Una sala completamente circondata da specchi all'interno dell'edificio della Pedana, nella quale ogni mattina si ritrovava a fissare se stessa, con i suoi difetti, il riflesso dei suoi fallimenti.
"Se riesci a vederti, il tuo nemico ti vede.
Se il tuo nemico ti vede, può colpirti.
Se può colpirti è meglio che tu sappia combattere meglio di lui" mi disse con voce roca mentre con un movimento fluido e veloce quasi meno di un istante, dava un pugno al riflesso del suo volto.
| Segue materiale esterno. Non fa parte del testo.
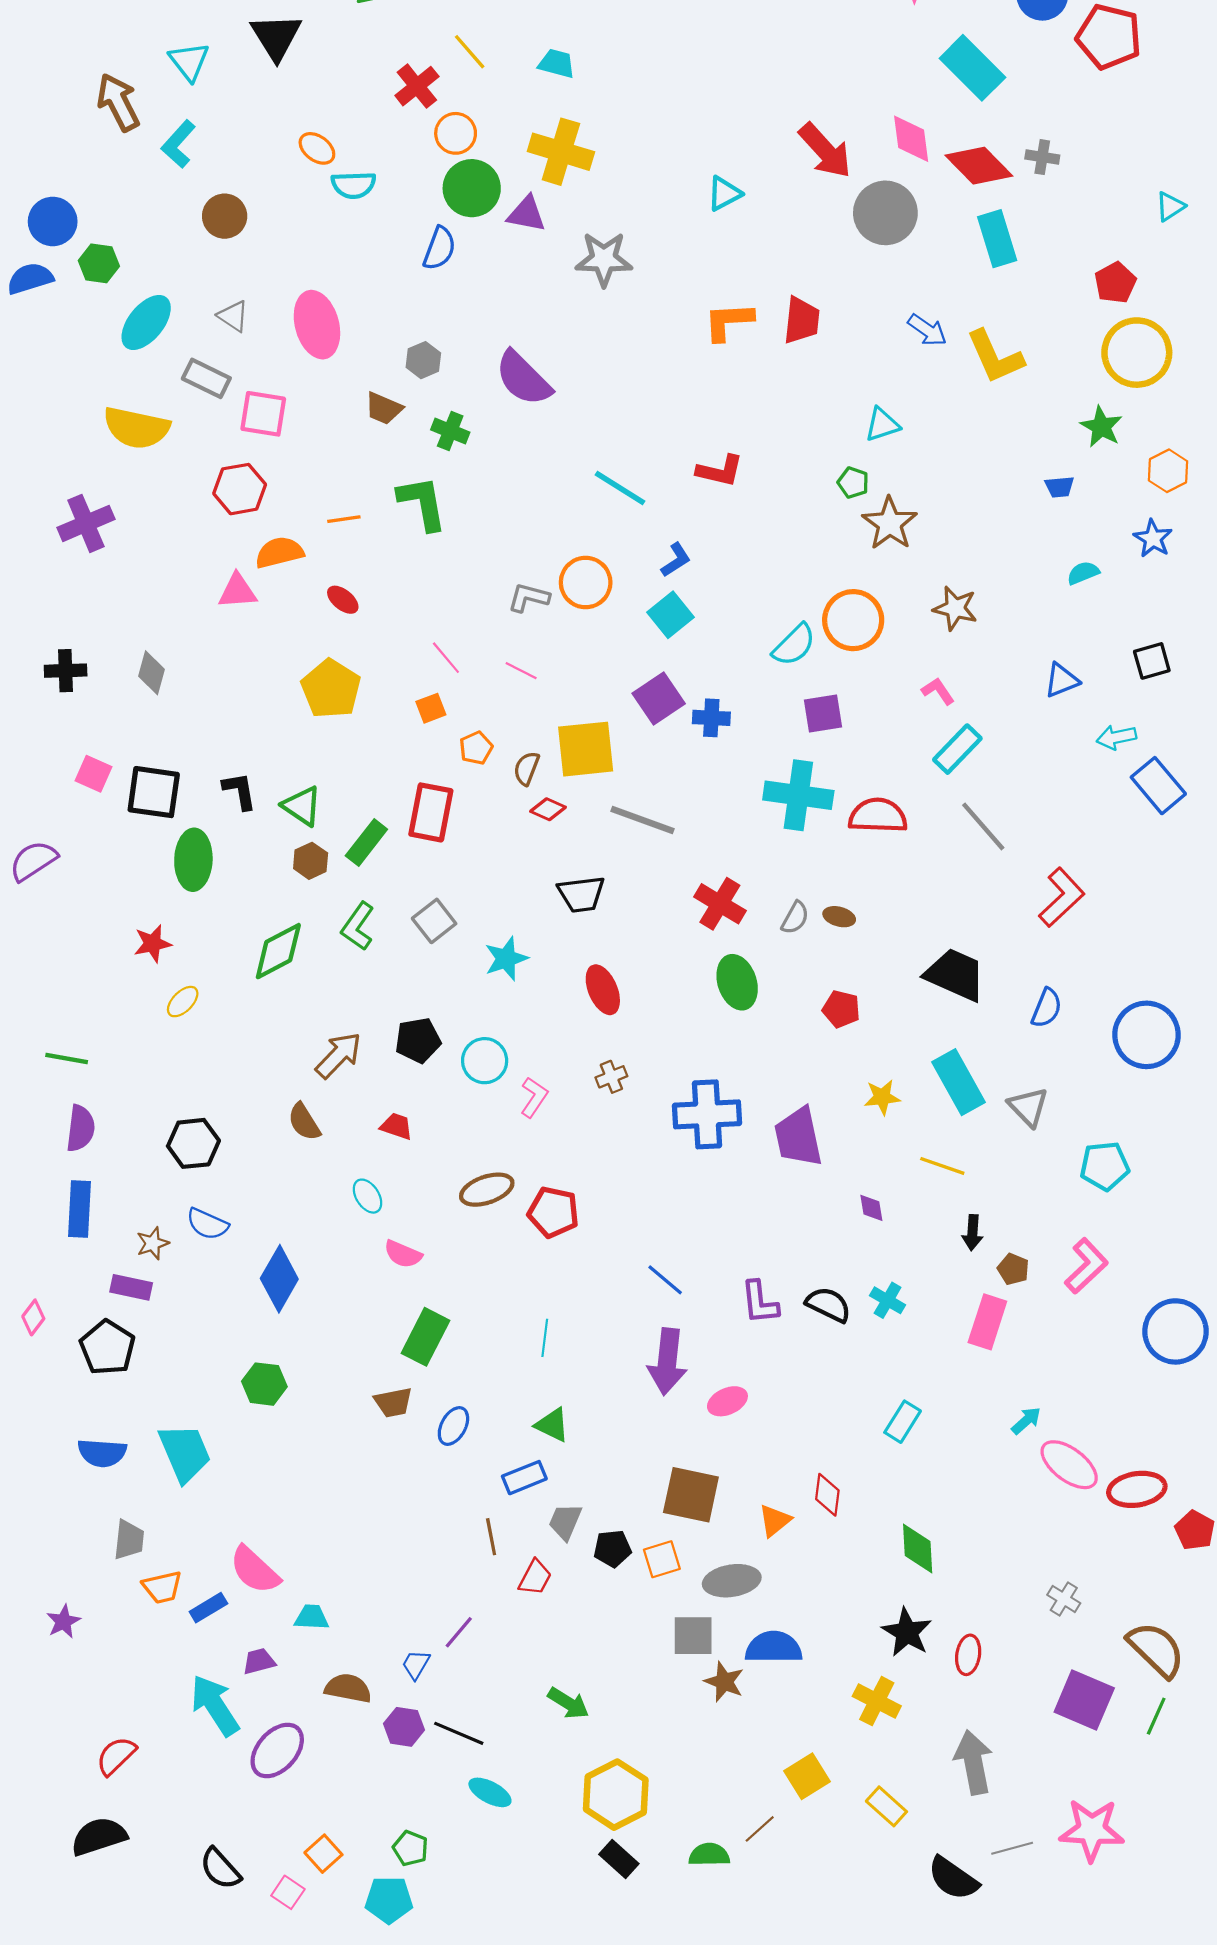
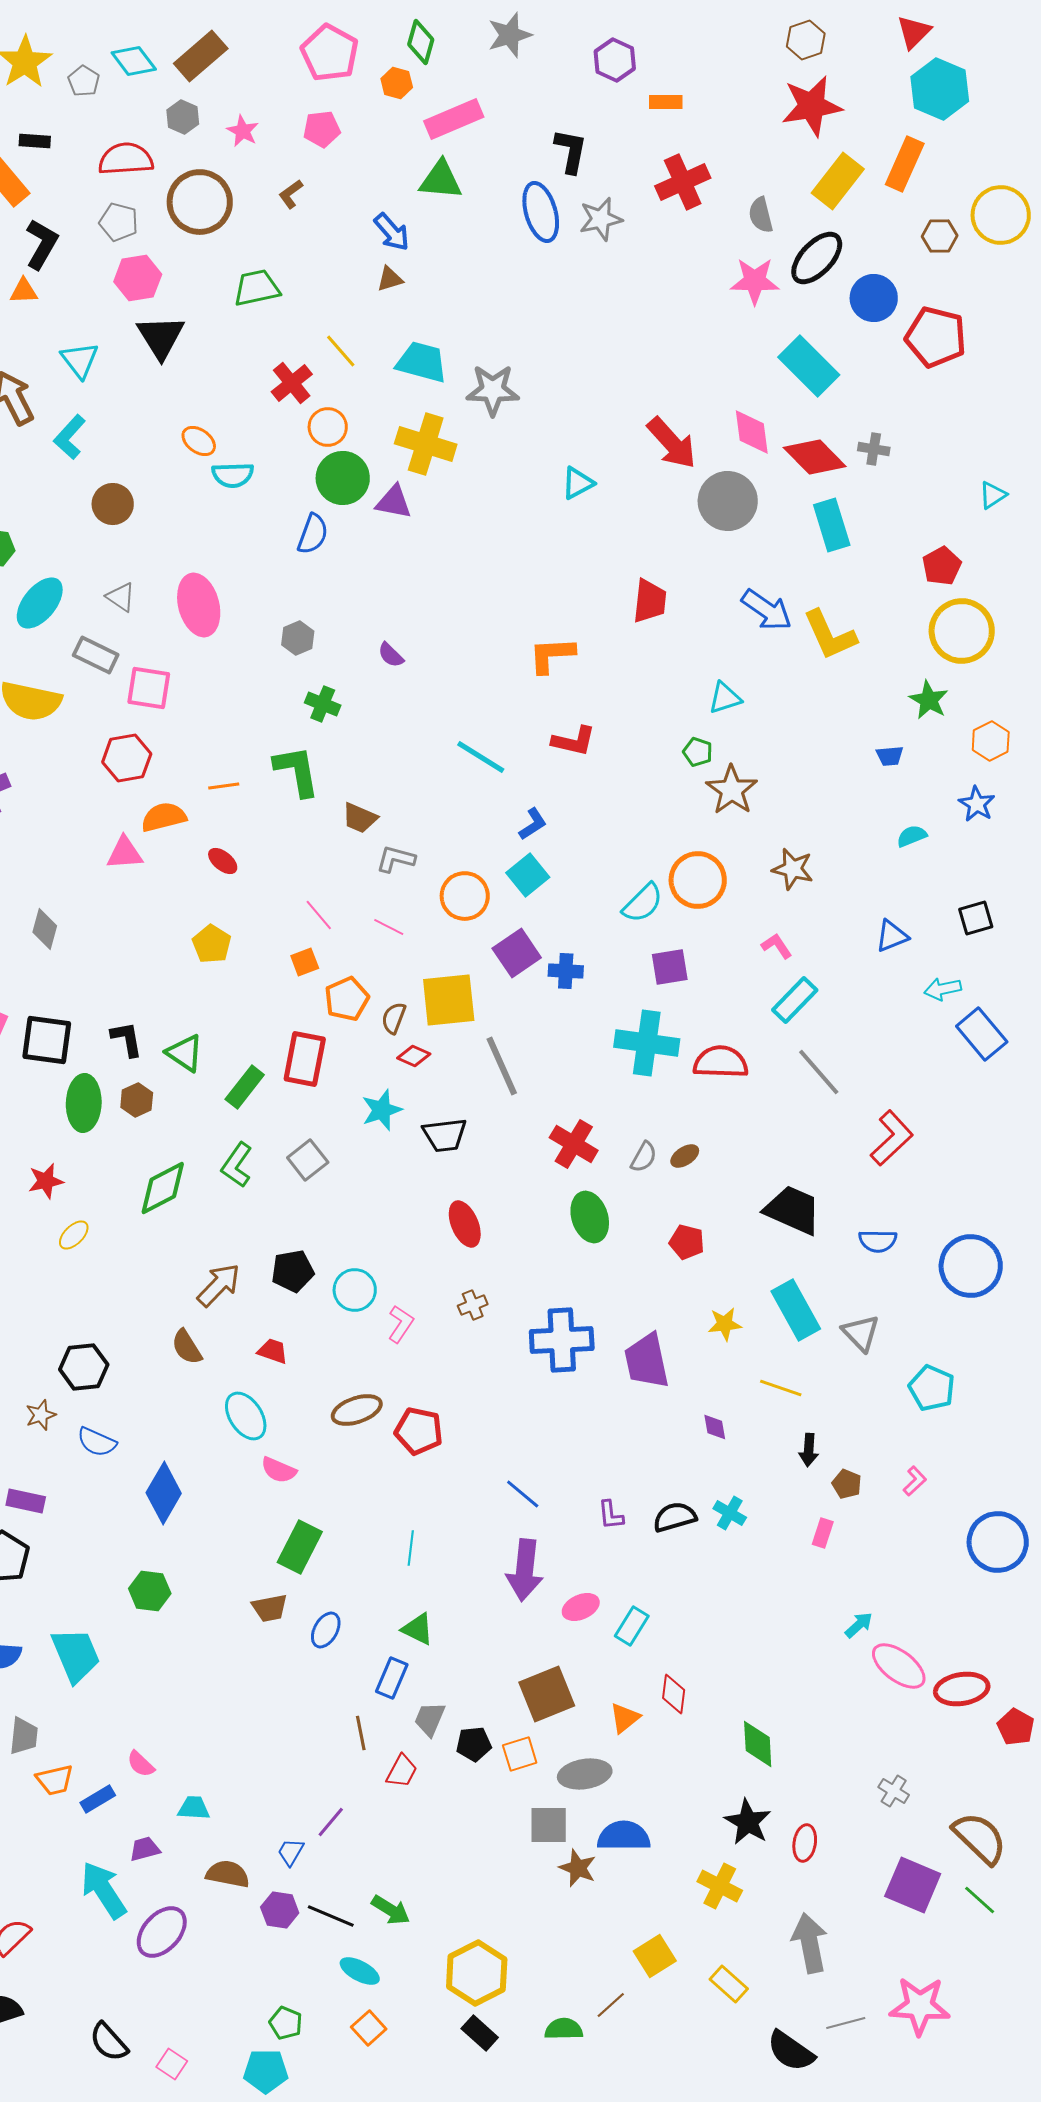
cyan trapezoid: (557, 64) -> (422, 362), size x1.5
gray star: (604, 259) -> (493, 390), moved
orange L-shape: (729, 321) -> (552, 655), moved
blue arrow: (927, 330) -> (767, 610), size x1.4
purple semicircle: (523, 378) -> (391, 655), size x0.5
brown trapezoid: (384, 408) -> (360, 818), moved
orange circle: (586, 583) -> (465, 896), moved
yellow pentagon: (331, 689) -> (212, 944), size x0.7
orange pentagon: (476, 748) -> (347, 999), size x1.4
gray line: (643, 820) -> (502, 1066), turned 46
brown hexagon: (311, 861) -> (137, 1100), moved
brown ellipse: (839, 917) -> (685, 1156), turned -48
cyan star: (506, 959) -> (382, 1110), moved
blue semicircle: (1047, 1008) -> (878, 1241), turned 69
cyan pentagon: (1105, 1166) -> (932, 1388), turned 30
cyan ellipse: (367, 1196) -> (246, 1416), size x1.5
brown star: (153, 1243) -> (41, 1415), moved
pink L-shape: (1086, 1266) -> (915, 1481), size x0.6
purple L-shape: (760, 1302) -> (611, 1515), size x0.7
black semicircle: (828, 1305) -> (675, 1517), turned -42
pink rectangle: (987, 1322) -> (823, 1533), size x0.6
cyan rectangle: (903, 1422) -> (632, 1626), moved
blue rectangle: (524, 1478) -> (392, 1678), turned -45
brown square: (691, 1495) -> (547, 1694), turned -34
pink semicircle: (255, 1570) -> (141, 1764), size x0.6
green arrow: (568, 1703) -> (391, 1910), moved
green line: (1156, 1716) -> (980, 1900), turned -72
orange square: (323, 1854) -> (369, 2028), moved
Veloce, preciso, determinato.

Io lo imitavo, guardando il mio volto nello specchio e sembravo tutto tranne che veloce, al di sotto di ogni livello di decenza e con eccessiva mancanza di determinazione.
Lui mi guardava attento mettendomi in soggezione più di quanto non mi ci sentissi già da sola e ripeteva il movimento ancora e ancora e io con lui ma... mancava qualcosa.
Eppure imitare qualcuno non doveva essere così difficile.
Ci provavo e riprovavo e non ci riuscivo.
Erano giorni che tentavo a simulare un colpo alla mia dannata faccia riflessa con un minimo di credibilità, ma usciva sempre come qualcosa di goffo; non coprivo il volto, non usavo la forza del resto del mio fragile corpo, non riuscivo ad essere abbastanza veloce, abbastanza fluida, abbastanza perfetta e tutto questo mi faceva arrabbiare terribilmente finché alla fine Caio mi guardava, inespressivo e impassibile e se ne andava segno che ci saremmo rivisti la mattina seguente.
Andammo avanti così per una settimana.
Mi alzavo presto, andavo a piedi fino alla città con Antara che tutte le mattine si recava chissà dove a fare chissà che cosa, tornavo nel pomeriggio tardi e la casa era silenziosa.
Prom non si era più fatto vedere risparmiandomi così l'imbarazzo di quello che era accaduto nella stanza del loto blu.
Narciso invece era presente ma era come se non lo fosse.
Quando andavo a cena lui era puntualmente già lì a mangiare e si alzava dopo cinque minuti dal mio arrivo lasciandomi da sola.
Magari pensava di farmi un favore, e nonostante vi fossi abituata anche nella mia vecchia casa dove una me del passato viveva un' antica vita, era comunque triste finire una giornata da soli nel silenzio.
Ma non mi lamentavo, dopotutto avevo un tetto sulla testa, ospitalità incondizionata e un impegno da portare avanti ogni giorno.
Una vita monotona e ordinata per cui chiunque sarebbe stato grato, io compresa, ma sentivo che c'era qualcosa di dannatamente sbagliato come se mi aspettassi qualcosa di diverso, qualcosa di grandioso che prendevo consapevolezza giorno dopo giorno esisteva solo nella mia testa.
Quello era il mondo reale, la vita reale.
E quella consapevolezza mi abbatteva più di quanto non fossi già ogni volta che girando per i corridoi della casa mi chiedevo se quel labirinto di fuoco non fosse altro che una gabbia in cui mi ero rinchiusa da sola.
A volte la mia mente viaggiava talmente tanto che quasi mi pentivo di essere scappata.
Ma mi fermavo subito prima che non ci fosse più modo di riparare il danno che si sarebbe creato nella mia mente se avessi accettato il mio pentimento.
Non c'era ritorno, non c'erano ripensamenti.
C'era solo il presente e le innumerevoli vie inesplorate che mi ero espressamente vietata di immaginare; e avrei trovato la mia, un passo dopo l'altro.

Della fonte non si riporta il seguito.